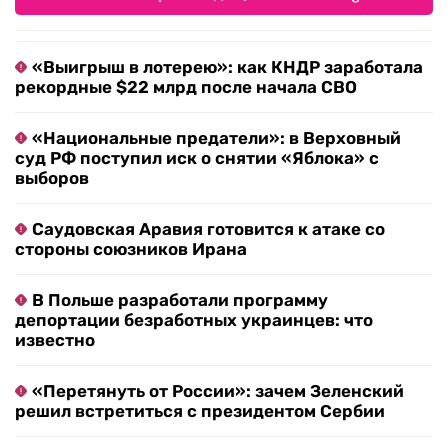
«Выигрыш в лотерею»: как КНДР заработала
рекордные $22 млрд после начала СВО
«Национальные предатели»: в Верховный
суд РФ поступил иск о снятии «Яблока» с
выборов
Саудовская Аравия готовится к атаке со
стороны союзников Ирана
В Польше разработали программу
депортации безработных украинцев: что
известно
«Перетянуть от России»: зачем Зеленский
решил встретиться с президентом Сербии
------------------------------------
• [What is being asked]:
With the images omitted, return the full material exactly.

• [Response to this task]:
«Выигрыш в лотерею»: как КНДР заработала
рекордные $22 млрд после начала СВО
«Национальные предатели»: в Верховный
суд РФ поступил иск о снятии «Яблока» с
выборов
Саудовская Аравия готовится к атаке со
стороны союзников Ирана
В Польше разработали программу
депортации безработных украинцев: что
известно
«Перетянуть от России»: зачем Зеленский
решил встретиться с президентом Сербии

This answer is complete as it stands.